The distinction is how complications are generated. Did the DM make them up beforehand, or are they generated as the result of rolls and resolution mechanics?

Basically, is the guard unbribable because the DM said so (either in his notes or as a dramatic need in the moment), or because the player failed a check to bribe the guard?

Specifically in the context of trad play used for sandboxes, like Stars Without Number (and other OSR games like Into the Odd) or any game using Blorb Principles with highly prepped material what I want is success or failure to be based on my skilled negotiation of the fictional environment. If I reach a loss condition I want it to be because I screwed up along the way, not because there were undetectable landmines somewhere in the path. Same for my successes. I do not want undiscoverable benefits to intercede on my behalf.

I want both success and failure to be earned.
 


Yes, I understand that. My point is that when he makes that choice, he knows he is denying the player the information. Whether that's good or bad is up to the participants to decide... but there's no denying that the GM did it. He chose that route. He owns that decision.

Then, one step further, as I said in another recent post, I find this focus on "realism" or logic over game considerations to be surprising coming from people who are talking about player-driven play.



Yes, I know this. I'm not saying that his goal is to thwart players. What I'm saying is if his decision leads to players feeling thwarted, then it doesn't really matter what his goal was... a consequence of that decision is the player feeling thwarted.

Again, when looking at the range of possible outcomes of any action, there are usually multiple options that could be considered plausible. So when it's a choice between a plausible option that doesn't thwart the player and a plausible option that does... if the GM picks the one that does... to me, that's problematic in the space of player-driven play.

Again, if the players don't care, then it's not problematic at all.

One of the things I try to do in a sandbox, and occasionally have to remind myself of, is that I'm not making decisions based on helping or thwarting the characters goals. I'm setting up locations, factions, NPCs that do not care if the PCs exist until the PCs interact with them in some way. They find a way around the obstacles set in place? Fantastic. But if I have an iron door that can't be broken down, it's not going to suddenly break because the players are getting frustrated. I'm not deciding that the king's chambers are protected by an Inner Sanctum spell because I know the character's wizard could teleport the group, I'm doing it because in a world where teleport exists it's only logical that appropriate countermeasures would be used to prevent it.

I have to come up with obstacles and opportunities for the players because I want a fun and engaging game. But it's not "the PCs will take damage because it adds to the story", it's "the PCs will take damage if they decide to swim through the acidic water without protection from acid". When they totally bypass my acidic water trap because they bypass the water altogether or cast a protective spell, that's what happens. Even if I had never imagined the solution they came up with.

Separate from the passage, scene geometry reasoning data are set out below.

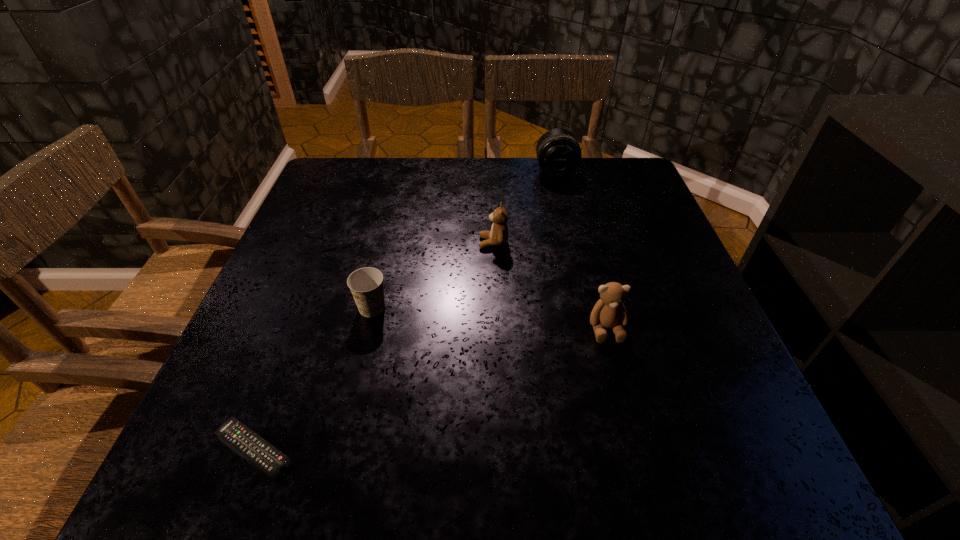 This screenshot has width=960, height=540. In the image, there is a desktop. What are the coordinates of `vacant space at the near edge` in the screenshot? It's located at (544, 490).

Where is `vacant space at the left edge of the desktop`? The width and height of the screenshot is (960, 540). vacant space at the left edge of the desktop is located at coordinates (302, 298).

At what (x,y) coordinates should I click in order to perform the action: click on vacant space at the right edge of the desktop. Please return your answer as a coordinate pair (x, y). Looking at the image, I should click on (635, 227).

Find the location of a particular element. vacant space at the far left corner is located at coordinates (377, 170).

Where is `blank space at the near right corner of the desktop`? The image size is (960, 540). blank space at the near right corner of the desktop is located at coordinates (709, 482).

Where is `free space between the right teddy bear and the remote control`? free space between the right teddy bear and the remote control is located at coordinates (430, 389).

The width and height of the screenshot is (960, 540). I want to click on free spot between the fourth object from right to left and the third object from left to right, so click(x=433, y=275).

The image size is (960, 540). I want to click on empty space that is in between the farther teddy bear and the farthest object, so click(x=524, y=206).

What are the coordinates of `vacant region between the Dixie cup and the nearest object` in the screenshot? It's located at (313, 379).

Image resolution: width=960 pixels, height=540 pixels. Identify the location of free space between the farthest object and the shortest object. (404, 309). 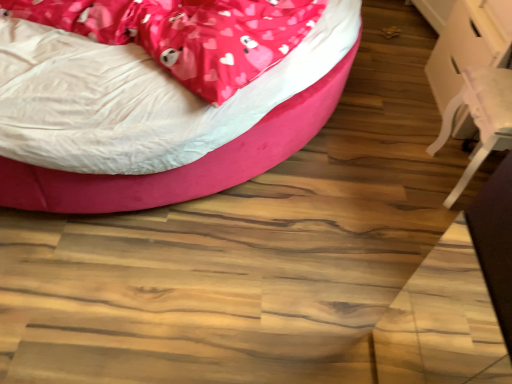 Question: Is pink satin blanket at upper left to the left or to the right of white glossy table at right in the image?

Choices:
 (A) right
 (B) left

Answer: (B)

Question: Considering the positions of pink satin blanket at upper left and white glossy table at right in the image, is pink satin blanket at upper left bigger or smaller than white glossy table at right?

Choices:
 (A) small
 (B) big

Answer: (B)

Question: Which object is positioned farthest from the velvet pink bed at upper left?

Choices:
 (A) pink satin blanket at upper left
 (B) white glossy table at right
 (C) white plastic swivel chair at right

Answer: (B)

Question: Considering the real-world distances, which object is farthest from the white plastic swivel chair at right?

Choices:
 (A) velvet pink bed at upper left
 (B) white glossy table at right
 (C) pink satin blanket at upper left

Answer: (C)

I recently had a game where a red hag was casting a ritual, and I had thought through what I considered were the likely contingencies of how the fight would go and included options of how to disrupt the ritual or potentially negotiate with the hag. Then, through clever play and a combination of spells and abilities from multiple characters they completely avoided combat while still disrupting the ritual. It worked because I set up the situation with all the precautions I thought the hag would consider. What I didn't do was add something in to force a combat to get the result that I wanted or just decide that it was too easy so I used some game mechanism to balance things out.

It's a different approach and one I happen to prefer. I don't want the GM or players to control the narrative, I want the deeds and words of the characters in reaction to obstacles to drive the game forward.